**What the task requires:**
Locate and copy each line in the data that contains the word "імунологія".

Dataset entries
BEGIN

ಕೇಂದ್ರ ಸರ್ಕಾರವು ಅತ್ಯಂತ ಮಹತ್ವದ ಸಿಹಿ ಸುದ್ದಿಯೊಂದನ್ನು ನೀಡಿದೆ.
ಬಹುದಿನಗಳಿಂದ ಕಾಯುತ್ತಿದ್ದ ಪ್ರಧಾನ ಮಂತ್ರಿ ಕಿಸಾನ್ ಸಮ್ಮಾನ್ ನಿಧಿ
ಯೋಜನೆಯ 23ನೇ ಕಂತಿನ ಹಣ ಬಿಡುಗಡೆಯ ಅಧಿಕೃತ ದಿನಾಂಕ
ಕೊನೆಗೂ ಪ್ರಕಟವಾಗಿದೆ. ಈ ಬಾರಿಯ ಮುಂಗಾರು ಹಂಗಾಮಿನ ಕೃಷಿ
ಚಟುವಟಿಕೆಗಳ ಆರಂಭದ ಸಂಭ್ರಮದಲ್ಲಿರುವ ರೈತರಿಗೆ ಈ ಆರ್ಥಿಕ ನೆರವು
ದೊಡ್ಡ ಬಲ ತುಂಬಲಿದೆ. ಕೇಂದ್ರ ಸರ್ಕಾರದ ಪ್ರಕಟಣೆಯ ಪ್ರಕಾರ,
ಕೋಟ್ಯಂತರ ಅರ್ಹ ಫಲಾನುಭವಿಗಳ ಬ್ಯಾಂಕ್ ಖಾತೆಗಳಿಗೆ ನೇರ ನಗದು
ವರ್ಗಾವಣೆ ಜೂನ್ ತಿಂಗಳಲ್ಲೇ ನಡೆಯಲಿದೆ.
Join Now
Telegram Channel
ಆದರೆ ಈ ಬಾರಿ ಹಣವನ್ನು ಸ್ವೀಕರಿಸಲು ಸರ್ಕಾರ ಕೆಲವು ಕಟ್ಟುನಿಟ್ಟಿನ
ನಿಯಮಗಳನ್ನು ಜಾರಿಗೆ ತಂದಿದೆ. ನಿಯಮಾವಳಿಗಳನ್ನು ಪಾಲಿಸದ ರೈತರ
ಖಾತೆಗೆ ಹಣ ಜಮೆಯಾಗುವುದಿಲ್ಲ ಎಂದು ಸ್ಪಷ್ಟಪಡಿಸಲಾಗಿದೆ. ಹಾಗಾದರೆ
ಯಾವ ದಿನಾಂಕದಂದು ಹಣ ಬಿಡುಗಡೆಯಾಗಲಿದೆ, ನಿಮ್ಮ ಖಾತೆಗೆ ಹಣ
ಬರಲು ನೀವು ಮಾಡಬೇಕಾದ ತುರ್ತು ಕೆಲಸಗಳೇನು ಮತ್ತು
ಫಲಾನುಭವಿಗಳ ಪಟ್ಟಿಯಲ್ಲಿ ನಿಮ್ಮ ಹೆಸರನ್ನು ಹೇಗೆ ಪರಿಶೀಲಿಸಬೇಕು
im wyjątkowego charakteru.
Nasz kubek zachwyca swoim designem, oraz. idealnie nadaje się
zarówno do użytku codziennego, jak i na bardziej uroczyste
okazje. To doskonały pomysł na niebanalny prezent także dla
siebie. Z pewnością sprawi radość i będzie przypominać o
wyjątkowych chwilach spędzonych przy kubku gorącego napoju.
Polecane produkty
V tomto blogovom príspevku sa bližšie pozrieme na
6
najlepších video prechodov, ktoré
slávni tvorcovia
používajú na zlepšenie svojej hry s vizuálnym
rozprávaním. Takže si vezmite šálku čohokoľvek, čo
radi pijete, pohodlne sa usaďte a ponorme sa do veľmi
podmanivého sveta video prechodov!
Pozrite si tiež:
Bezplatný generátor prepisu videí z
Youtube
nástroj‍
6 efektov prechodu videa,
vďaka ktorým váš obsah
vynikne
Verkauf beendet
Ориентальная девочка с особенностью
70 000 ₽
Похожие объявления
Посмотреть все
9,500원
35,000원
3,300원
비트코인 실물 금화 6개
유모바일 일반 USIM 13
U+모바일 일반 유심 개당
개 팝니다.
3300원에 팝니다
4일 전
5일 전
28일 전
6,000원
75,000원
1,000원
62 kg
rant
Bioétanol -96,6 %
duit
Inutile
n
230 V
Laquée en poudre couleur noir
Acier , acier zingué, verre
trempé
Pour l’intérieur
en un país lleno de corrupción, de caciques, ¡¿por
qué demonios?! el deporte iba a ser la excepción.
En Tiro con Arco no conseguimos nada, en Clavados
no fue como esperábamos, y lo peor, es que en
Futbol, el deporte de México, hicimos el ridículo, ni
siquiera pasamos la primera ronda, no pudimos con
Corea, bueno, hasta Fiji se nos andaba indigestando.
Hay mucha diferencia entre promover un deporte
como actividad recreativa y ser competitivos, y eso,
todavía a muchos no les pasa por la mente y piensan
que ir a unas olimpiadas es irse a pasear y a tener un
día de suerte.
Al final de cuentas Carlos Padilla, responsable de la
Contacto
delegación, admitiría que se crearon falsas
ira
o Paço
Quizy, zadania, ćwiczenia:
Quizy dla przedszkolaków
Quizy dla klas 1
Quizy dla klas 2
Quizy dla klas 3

END
BEGIN

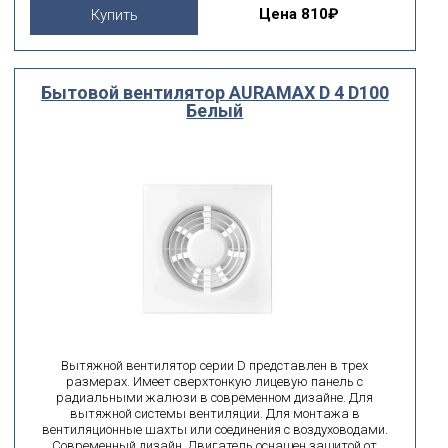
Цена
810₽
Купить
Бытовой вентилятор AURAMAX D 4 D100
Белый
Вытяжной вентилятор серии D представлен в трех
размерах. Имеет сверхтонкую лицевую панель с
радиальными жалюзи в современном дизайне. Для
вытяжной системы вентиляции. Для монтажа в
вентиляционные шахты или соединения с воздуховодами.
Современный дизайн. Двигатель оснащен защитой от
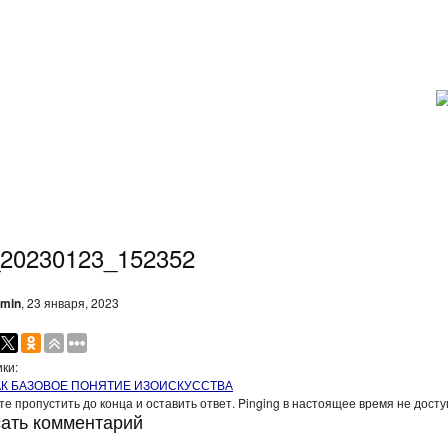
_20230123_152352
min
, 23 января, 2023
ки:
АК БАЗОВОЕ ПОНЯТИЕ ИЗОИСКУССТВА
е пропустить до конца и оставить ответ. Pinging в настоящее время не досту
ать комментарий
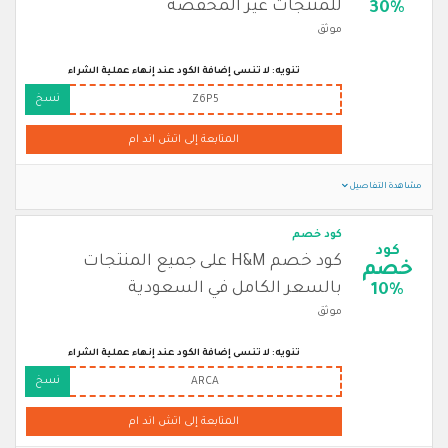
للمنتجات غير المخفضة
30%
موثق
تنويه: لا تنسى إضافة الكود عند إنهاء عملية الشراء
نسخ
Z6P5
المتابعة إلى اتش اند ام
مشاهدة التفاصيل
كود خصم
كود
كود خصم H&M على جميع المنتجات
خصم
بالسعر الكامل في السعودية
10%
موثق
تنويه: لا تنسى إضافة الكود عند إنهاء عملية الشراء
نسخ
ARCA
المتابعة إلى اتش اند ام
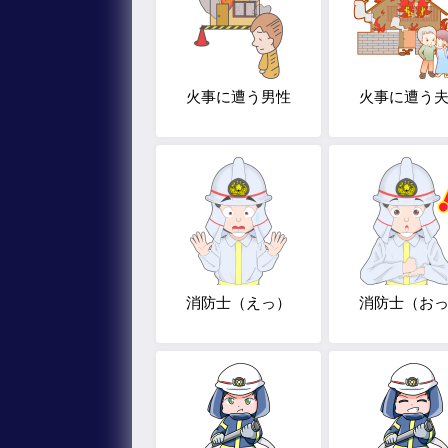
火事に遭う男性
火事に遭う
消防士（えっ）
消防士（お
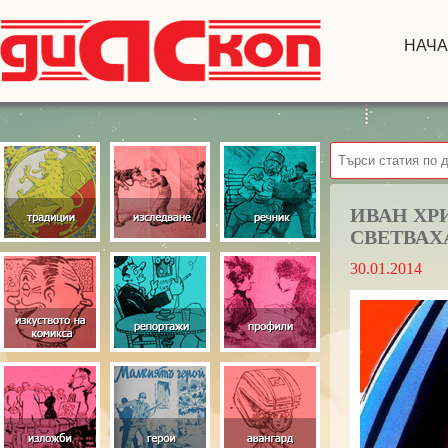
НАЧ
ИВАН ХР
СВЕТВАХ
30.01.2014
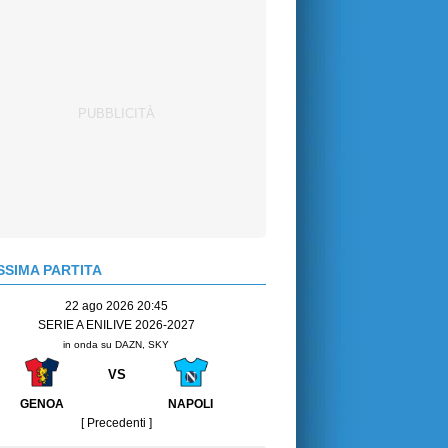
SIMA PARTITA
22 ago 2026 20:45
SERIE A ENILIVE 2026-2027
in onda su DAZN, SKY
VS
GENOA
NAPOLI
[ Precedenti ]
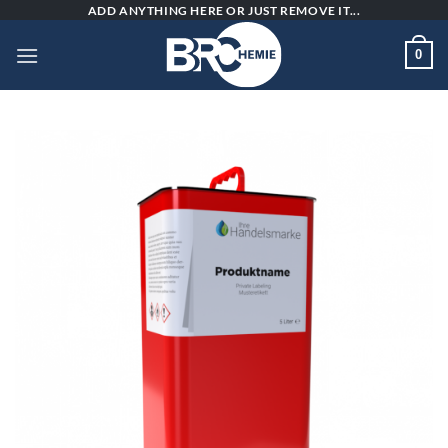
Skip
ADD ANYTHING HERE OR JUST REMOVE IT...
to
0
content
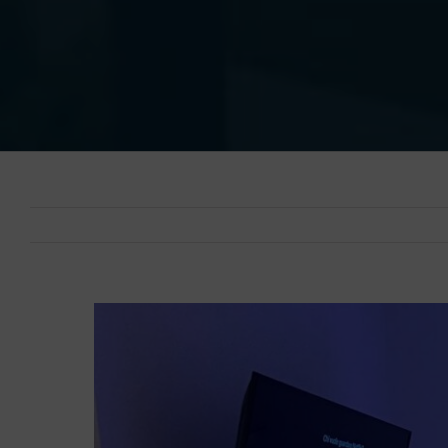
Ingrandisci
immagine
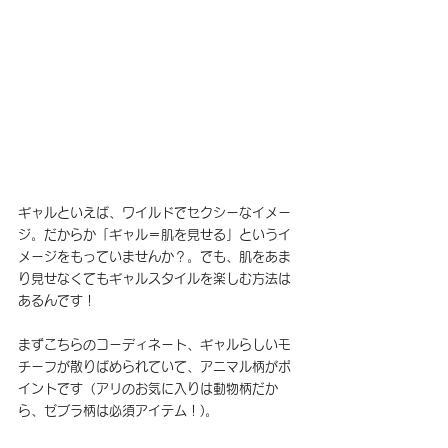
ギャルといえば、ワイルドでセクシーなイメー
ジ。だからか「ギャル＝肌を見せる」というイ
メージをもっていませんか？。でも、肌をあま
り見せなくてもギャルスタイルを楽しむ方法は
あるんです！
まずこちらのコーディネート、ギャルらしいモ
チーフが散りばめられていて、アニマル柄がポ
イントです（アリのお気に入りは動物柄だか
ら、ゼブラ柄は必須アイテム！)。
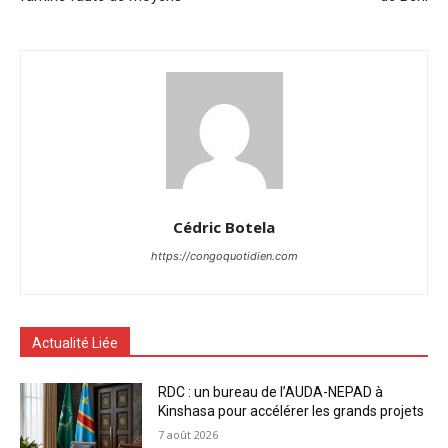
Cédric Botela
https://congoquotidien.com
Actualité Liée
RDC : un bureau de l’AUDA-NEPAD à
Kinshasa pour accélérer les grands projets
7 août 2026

END
BEGIN

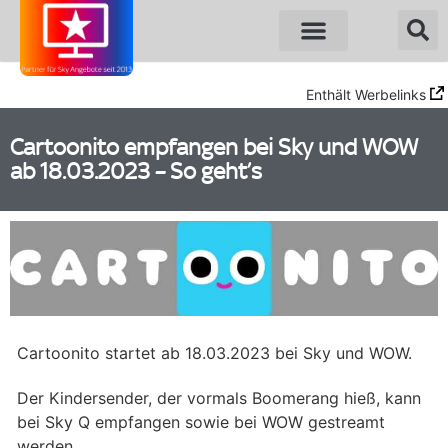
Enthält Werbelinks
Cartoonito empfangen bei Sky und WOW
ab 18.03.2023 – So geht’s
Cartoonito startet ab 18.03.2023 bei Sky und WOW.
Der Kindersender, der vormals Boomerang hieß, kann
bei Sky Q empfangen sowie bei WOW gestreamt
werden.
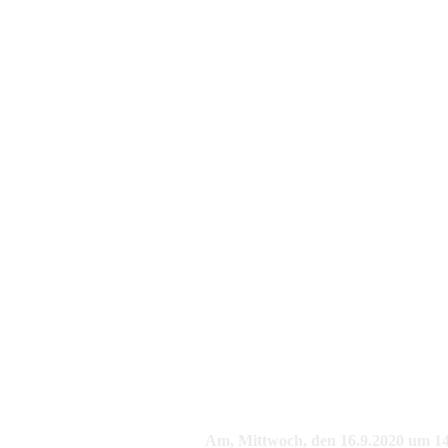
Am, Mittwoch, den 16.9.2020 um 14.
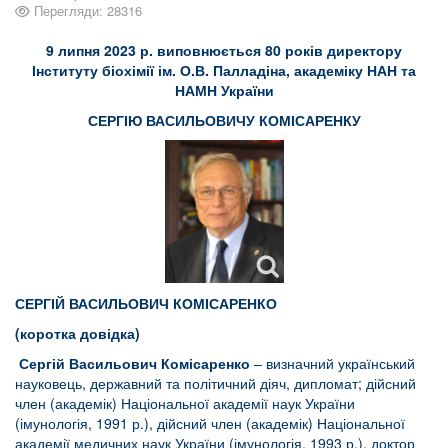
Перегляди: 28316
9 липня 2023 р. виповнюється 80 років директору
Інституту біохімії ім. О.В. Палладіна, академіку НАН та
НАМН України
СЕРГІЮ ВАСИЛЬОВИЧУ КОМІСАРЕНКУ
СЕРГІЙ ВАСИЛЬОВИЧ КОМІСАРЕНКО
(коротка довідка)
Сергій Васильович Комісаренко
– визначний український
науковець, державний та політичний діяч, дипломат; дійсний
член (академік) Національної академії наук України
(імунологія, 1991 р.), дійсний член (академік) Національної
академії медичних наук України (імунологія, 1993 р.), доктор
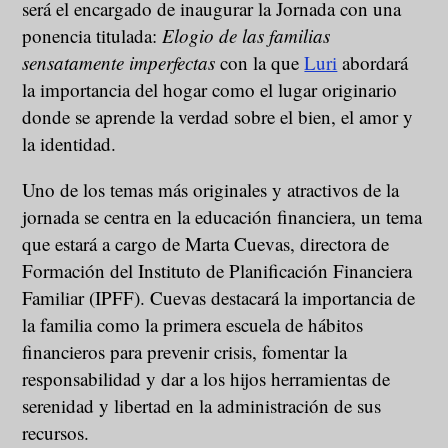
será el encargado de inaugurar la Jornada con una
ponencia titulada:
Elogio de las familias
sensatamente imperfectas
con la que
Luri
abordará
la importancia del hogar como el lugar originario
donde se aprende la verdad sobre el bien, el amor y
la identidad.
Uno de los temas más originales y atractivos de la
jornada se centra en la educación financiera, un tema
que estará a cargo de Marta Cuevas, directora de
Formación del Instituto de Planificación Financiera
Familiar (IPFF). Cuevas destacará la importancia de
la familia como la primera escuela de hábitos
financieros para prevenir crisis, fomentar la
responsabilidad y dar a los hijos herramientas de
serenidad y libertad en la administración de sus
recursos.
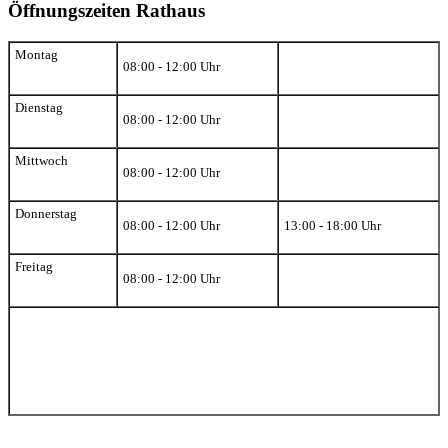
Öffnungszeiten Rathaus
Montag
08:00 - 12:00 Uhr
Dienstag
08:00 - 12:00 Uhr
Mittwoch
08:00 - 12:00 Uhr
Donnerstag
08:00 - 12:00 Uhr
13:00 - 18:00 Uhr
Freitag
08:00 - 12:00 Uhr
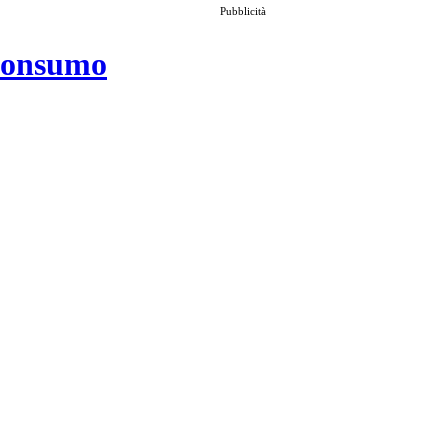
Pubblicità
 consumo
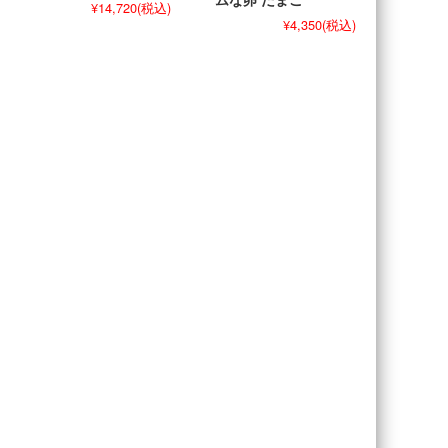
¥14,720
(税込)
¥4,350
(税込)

END

**Output of the task:**
(імунологія, 1991 р.), дійсний член (академік) Національної
академії медичних наук України (імунологія, 1993 р.), доктор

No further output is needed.